• **Task requirements**
Retype exactly the lines below, starting with the line that contains "ích a téměř celý svůj pracovní život strávil" and ending with the last line; leave out any pictures.

• **Material supplied**
□ □ □ □
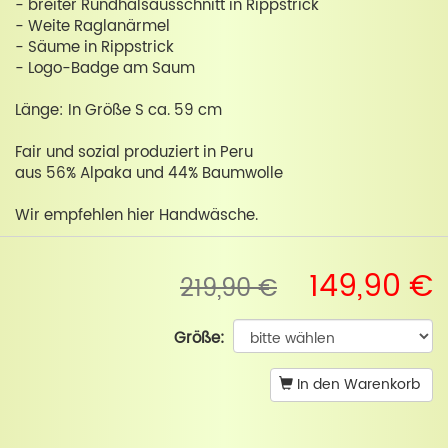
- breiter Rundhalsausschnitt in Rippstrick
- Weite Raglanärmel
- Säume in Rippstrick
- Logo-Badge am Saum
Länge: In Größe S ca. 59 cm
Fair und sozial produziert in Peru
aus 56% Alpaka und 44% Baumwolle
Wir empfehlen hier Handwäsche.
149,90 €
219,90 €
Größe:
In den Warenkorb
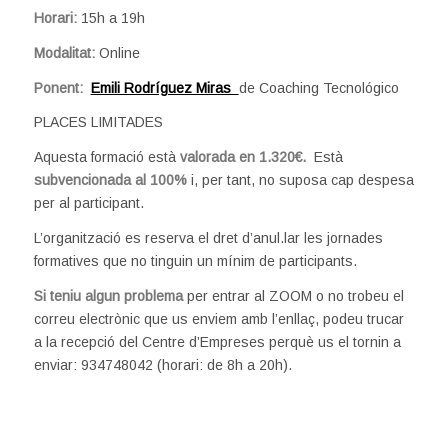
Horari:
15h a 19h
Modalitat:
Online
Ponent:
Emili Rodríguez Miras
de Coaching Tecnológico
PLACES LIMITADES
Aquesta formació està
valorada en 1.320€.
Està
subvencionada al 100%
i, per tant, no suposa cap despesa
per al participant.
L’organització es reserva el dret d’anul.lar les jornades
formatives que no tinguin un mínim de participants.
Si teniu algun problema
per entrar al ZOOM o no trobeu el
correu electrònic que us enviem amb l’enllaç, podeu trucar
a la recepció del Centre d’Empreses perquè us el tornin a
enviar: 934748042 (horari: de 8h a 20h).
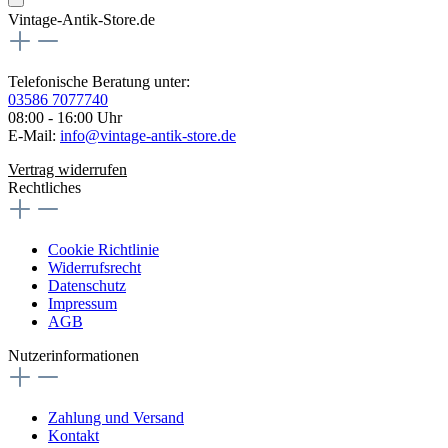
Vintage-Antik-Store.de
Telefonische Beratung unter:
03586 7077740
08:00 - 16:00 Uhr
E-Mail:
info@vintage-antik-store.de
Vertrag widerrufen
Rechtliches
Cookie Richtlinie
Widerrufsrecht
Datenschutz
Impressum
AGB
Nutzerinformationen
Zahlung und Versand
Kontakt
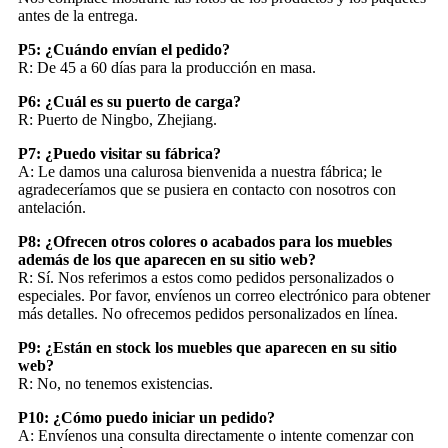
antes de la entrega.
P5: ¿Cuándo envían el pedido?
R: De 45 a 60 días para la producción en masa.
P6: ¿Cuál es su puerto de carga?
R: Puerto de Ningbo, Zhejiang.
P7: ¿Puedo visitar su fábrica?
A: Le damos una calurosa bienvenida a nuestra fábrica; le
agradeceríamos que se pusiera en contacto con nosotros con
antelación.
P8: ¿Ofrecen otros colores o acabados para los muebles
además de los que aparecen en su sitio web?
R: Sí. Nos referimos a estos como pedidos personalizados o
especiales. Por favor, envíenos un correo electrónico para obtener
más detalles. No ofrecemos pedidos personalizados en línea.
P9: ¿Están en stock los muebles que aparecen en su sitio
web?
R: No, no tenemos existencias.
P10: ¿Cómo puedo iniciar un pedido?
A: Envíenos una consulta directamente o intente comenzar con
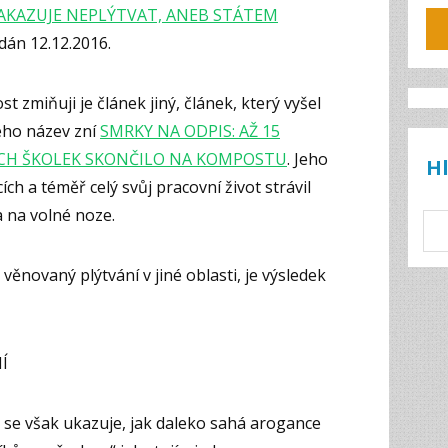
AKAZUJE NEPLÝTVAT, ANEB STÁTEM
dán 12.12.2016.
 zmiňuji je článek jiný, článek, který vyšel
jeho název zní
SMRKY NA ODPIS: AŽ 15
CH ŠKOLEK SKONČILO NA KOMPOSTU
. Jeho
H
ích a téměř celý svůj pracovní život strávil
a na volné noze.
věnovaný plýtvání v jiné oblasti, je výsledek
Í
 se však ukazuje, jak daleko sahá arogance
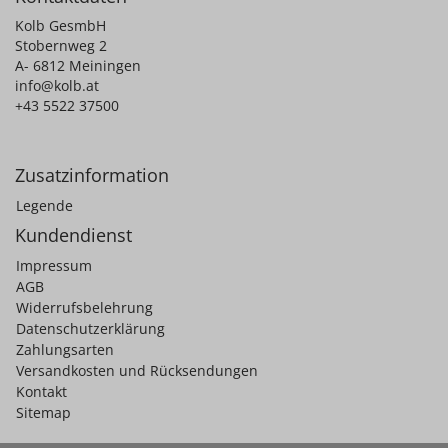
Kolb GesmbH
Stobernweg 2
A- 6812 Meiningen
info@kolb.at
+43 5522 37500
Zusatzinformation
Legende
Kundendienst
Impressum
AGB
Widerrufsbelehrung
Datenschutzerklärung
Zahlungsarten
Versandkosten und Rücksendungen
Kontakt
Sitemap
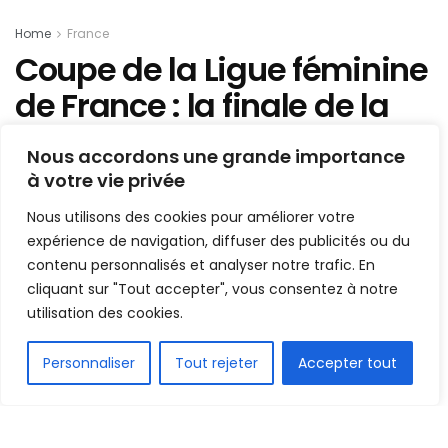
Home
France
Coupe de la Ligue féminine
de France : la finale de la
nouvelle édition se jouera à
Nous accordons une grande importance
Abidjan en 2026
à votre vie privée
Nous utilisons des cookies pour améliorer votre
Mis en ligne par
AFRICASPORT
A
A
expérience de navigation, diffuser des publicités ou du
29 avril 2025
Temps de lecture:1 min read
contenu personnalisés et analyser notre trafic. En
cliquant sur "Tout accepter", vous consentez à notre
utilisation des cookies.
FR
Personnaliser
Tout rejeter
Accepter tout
□ □ □ □
• **Exercise response**
ích a téměř celý svůj pracovní život strávil
a na volné noze.
věnovaný plýtvání v jiné oblasti, je výsledek
Í
 se však ukazuje, jak daleko sahá arogance
Kolb GesmbH
Stobernweg 2
A- 6812 Meiningen
info@kolb.at
+43 5522 37500
Zusatzinformation
Legende
Kundendienst
Impressum
AGB
Widerrufsbelehrung
Datenschutzerklärung
Zahlungsarten
Versandkosten und Rücksendungen
Kontakt
Sitemap
Home
France
Coupe de la Ligue féminine
de France : la finale de la
nouvelle édition se jouera à
Nous accordons une grande importance
Abidjan en 2026
à votre vie privée
Nous utilisons des cookies pour améliorer votre
Mis en ligne par
AFRICASPORT
A
A
expérience de navigation, diffuser des publicités ou du
29 avril 2025
Temps de lecture:1 min read
contenu personnalisés et analyser notre trafic. En
cliquant sur "Tout accepter", vous consentez à notre
utilisation des cookies.
FR
Personnaliser
Tout rejeter
Accepter tout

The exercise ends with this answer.